If the airlines eventually get a bailout -- one that will inevitably find them having to suspend buybacks and dividends -- JetBlue investors don't have to worry about some of those stipulations. Unlike some of the legacy carriers that will have to nix their beefy yields, JetBlue doesn't currently declare quarterly distributions. It's a growing business with positive top-line gains in each of the past 10 years. As a cult fave with its winning combination of low rates and on-board entertainment, it's easy to see how JetBlue will be one of the airlines ready to take off in more ways than one when we get past the coronavirus crisis.
People have never been more attached to their smartphones, and that's welcome news for the leading publishers and developers of casual gaming apps. Zynga is the company behind Words With Friends, Merge Dragons!, CSR2, Empires & Puzzles, and several other addictive mobile gaming applications.
Zynga's popularity has been exploding lately. Bookings that account for the lion's share of the revenue mix skyrocketed 80% in its latest quarter, fueling a 63% year-over-year revenue surge. Zynga's outlook calls for revenue growth to decelerate in the year ahead, but with momentum on its side, it's not a surprise to see the reinvigorated market darling blow past its conservative guidance.
Wall Street is starting to come around. Oppenheimer analyst Andrew Uekwitz initiated coverage of the stock last week with a bullish rating. Despite the fickle nature of mobile gamers and the low barriers to entry, he thinks Zynga's time-tested ability to scale winning titles and monetize them effectively makes it a market winner.

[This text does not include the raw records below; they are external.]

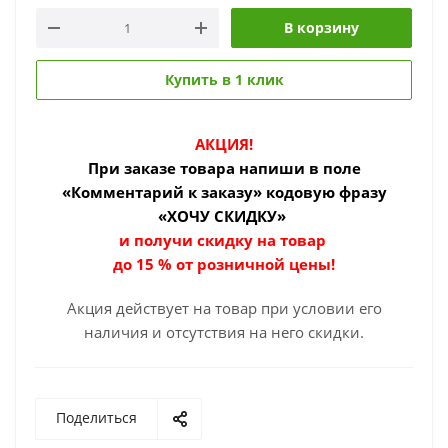
В корзину
Купить в 1 клик
АКЦИЯ!
При заказе товара
напиши в поле
«Комментарий к заказу» кодовую фразу
«ХОЧУ СКИДКУ»
и получи скидку на товар
до 15 % от розничной цены!
Акция действует на товар при условии его
наличия и отсутствия на него скидки.
Поделиться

There is one dominant player in the Chinese streaming market, and that's Tencent Music. It controls roughly 75% of the market across various platforms that stream music or give online karaoke a social twist, reaching a whopping 644 million monthly active users.
Revenue rose 35% in the fourth-quarter results it posted last week, accelerating after back-to-back periods of 31% top-line gains. Earnings grew even faster, and yes, Tencent Music is very profitable. Unlike other tune-streaming sites outside China that work on lean mark-ups after shelling out big bucks for licensing rights and bandwidth, Tencent Music is working on thick margins as a result of the virtual gifting that takes place on its social performance platforms.
There are some big risks to investing in China, and that was the case even before the recent viral outbreak. However, a very profitable and dominant player in a growing market shouldn't be hitting all-time lows the way it did earlier this week. Tencent Music is unlikely to trade in the single digits for long.